While the Supreme Electoral Tribunal ruled against several popular candidates, it has permitted many others with alleged ties to corruption to run for office.
Zury Rios, the daughter of former dictator General Efrain Rios Montt and a candidate with the right-wing Valor party, is among the presidential frontrunners, according to a February CID Gallup poll. Rios, who previously served in congress from the mid-1990s to 2012, was temporarily blocked from running in 2019 because of a constitutional ban on family members of coup leaders holding the presidency. There have been a number of conflicting rulings over the years on whether such bans should be enforced.
Her candidacy is largely supported by the Guatemalan economic and military elite, but her participation has raised concerns for the families of victims affected by state-led violence during her father’s dictatorship. Last month, activists and victims of Guatemala’s 36-year civil war, in which more than 200,000 people were killed or forcibly disappeared, marched against her candidacy and called for more transparency in elections.
Other candidates running for legislative or mayoral positions stand accused of bribery, drug offences or other criminal charges, including some who have been sanctioned by the United States.
“The Supreme Electoral Tribunal has accepted these candidates as a message of deep rejection of these types of sanctions,” Mendez Dardon said. “It is saying, ‘I don’t care now.’”
These are the first general elections to be held since the closure of the United Nations-backed International Commission Against Impunity in Guatemala, which shut its doors following the 2019 vote, after the government opted not to renew its mandate.

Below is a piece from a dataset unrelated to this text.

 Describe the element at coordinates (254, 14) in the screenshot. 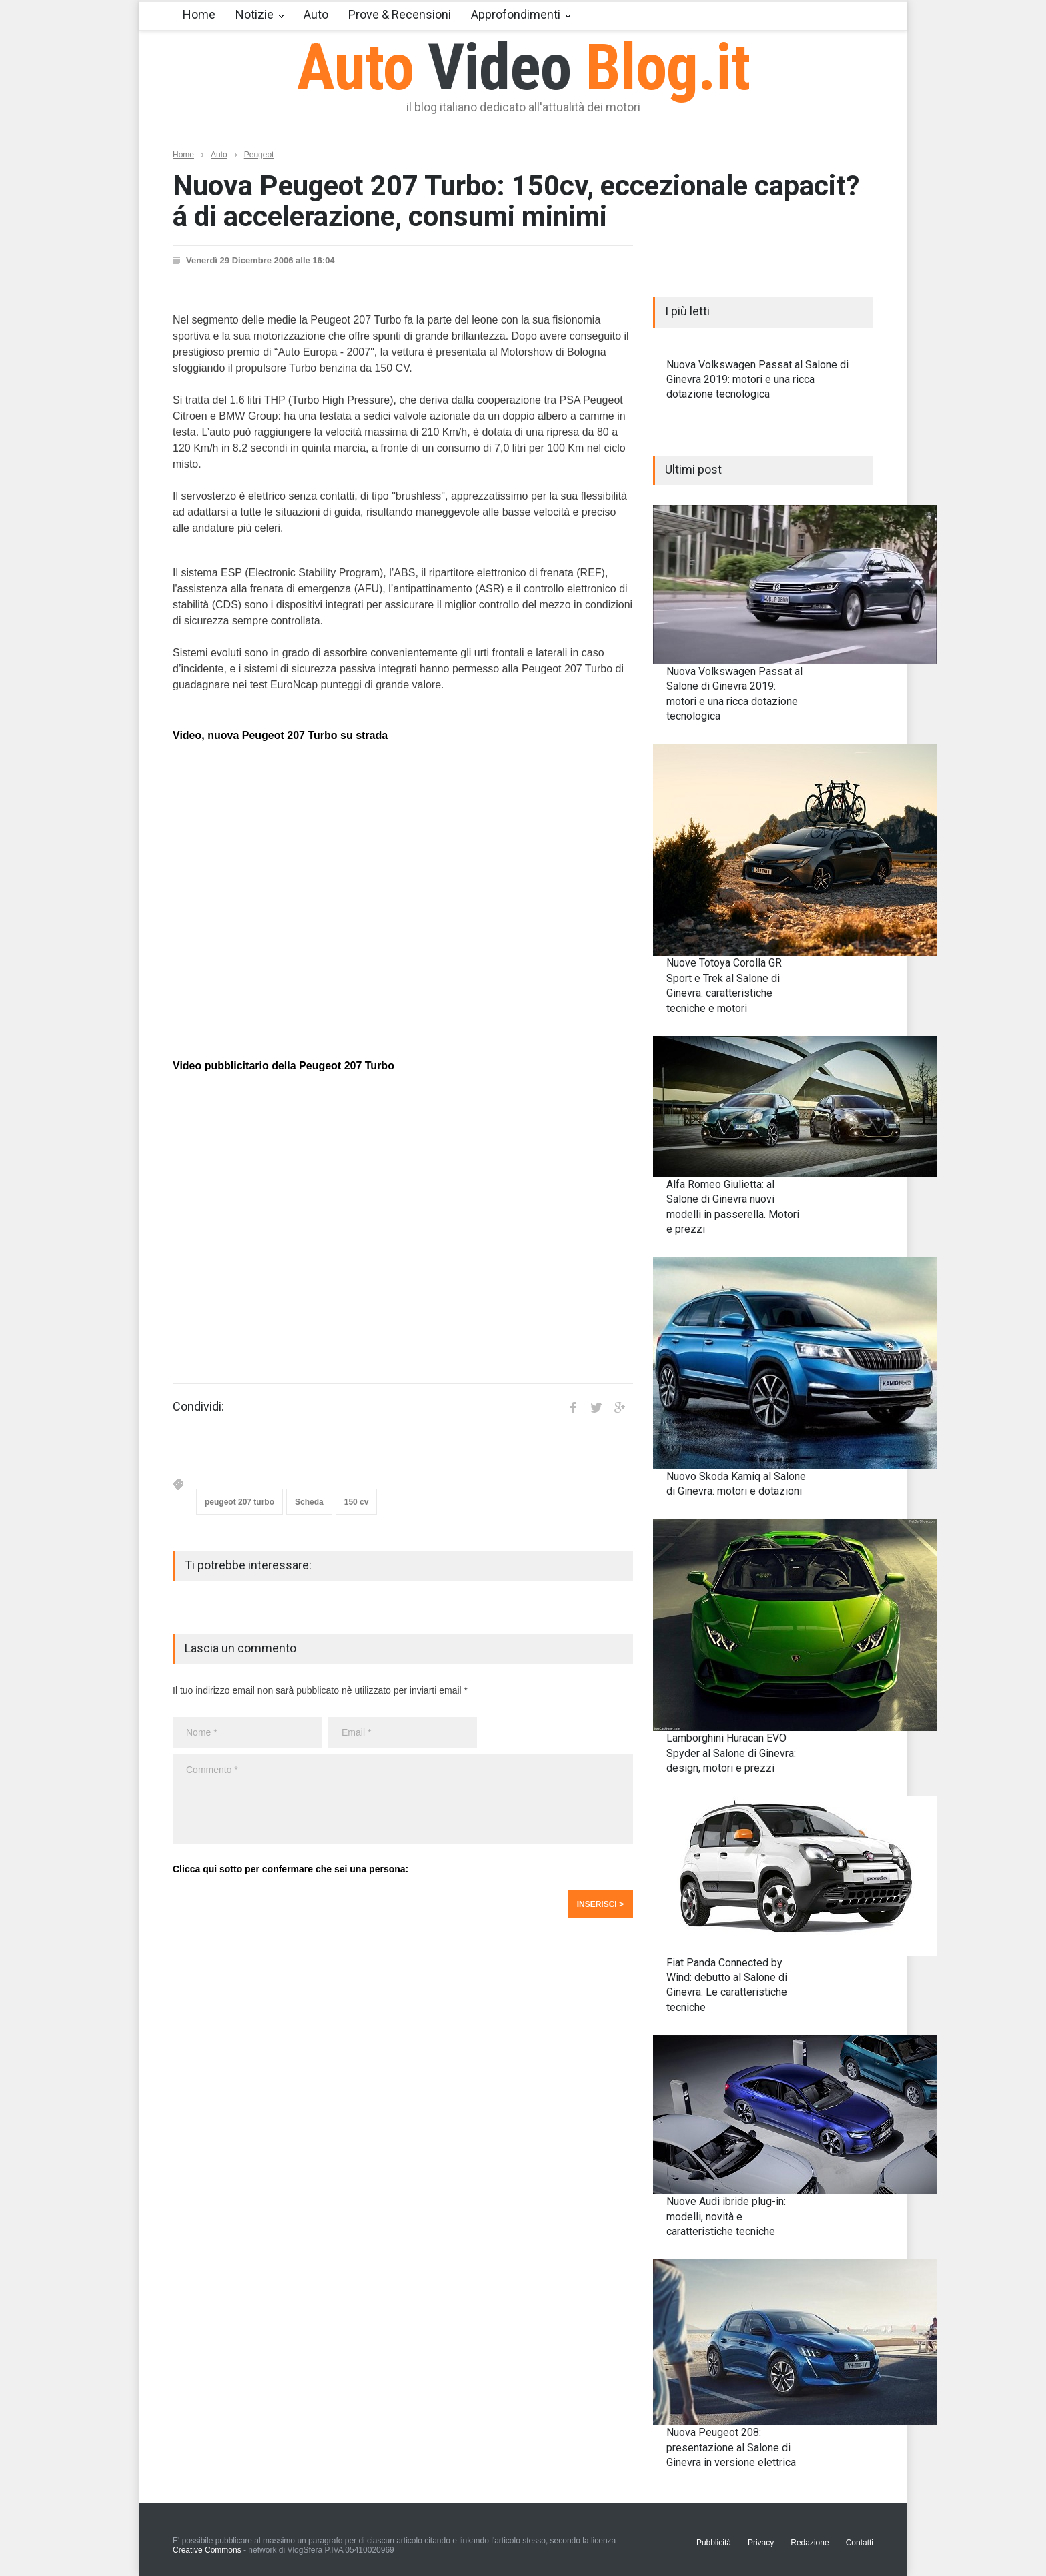

I see `Notizie` at that location.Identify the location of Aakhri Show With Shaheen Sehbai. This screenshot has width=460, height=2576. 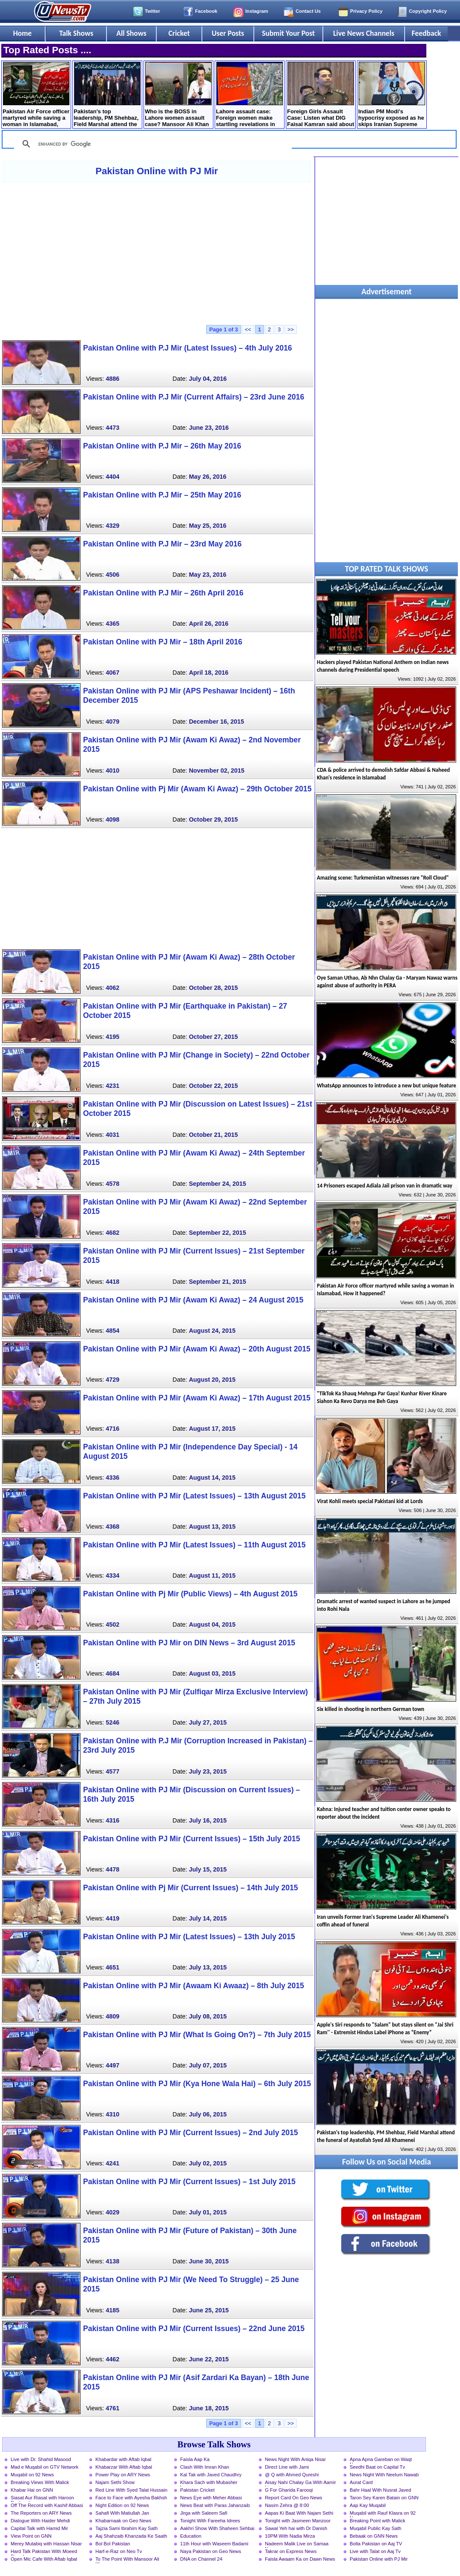
(217, 2528).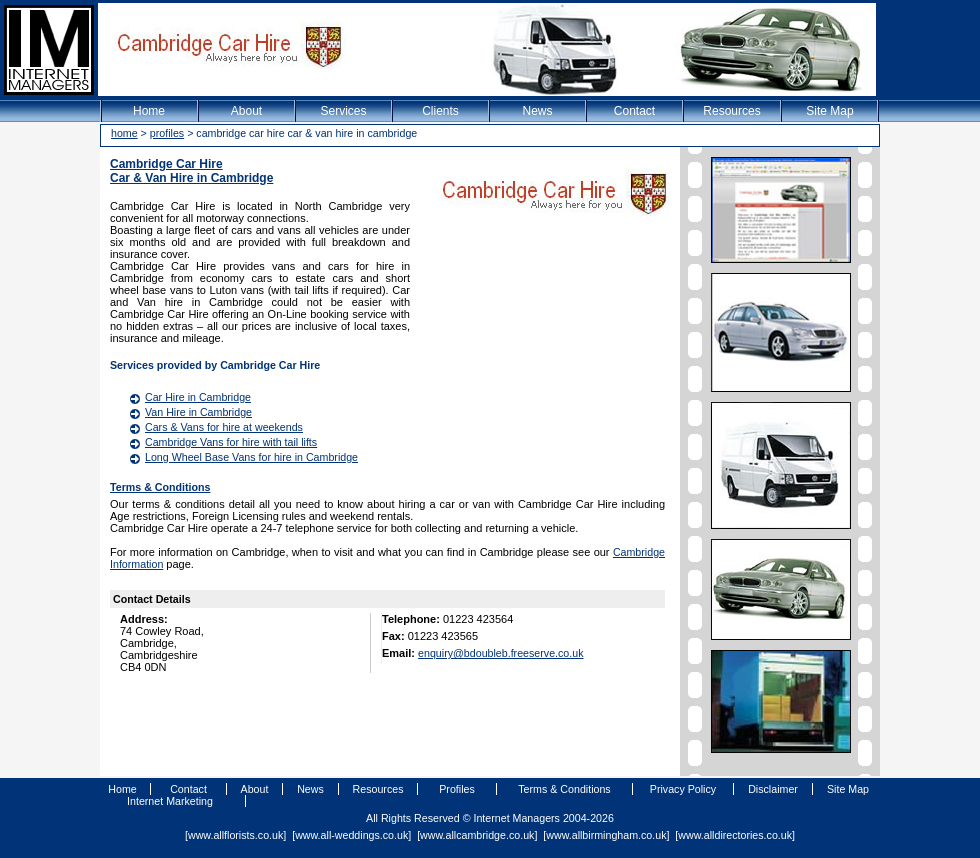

Since then, judges, prosecutors and investigators associated with corruption or transitional justice cases related to Guatemala’s civil war have been targeted by authorities and far-right groups, with some being forced into exile in recent years.
The rollback of democratic institutions since the expulsion of the commission has culminated in the upcoming elections, which analysts say are the most worrying since the country’s return to democracy in 1985 after years of military dictatorship.
“We are seeing the first restricted elections since 1985,” Edie Cux, a lawyer and election observer with the independent watchdog group Mirador Electoral, told Al Jazeera.
“There is a manipulation of the system, from registration, to the [practice of] purchasing votes, to the manipulation of the electoral and the justice system. These elections qualify as restricted and a step towards autocratic rule.”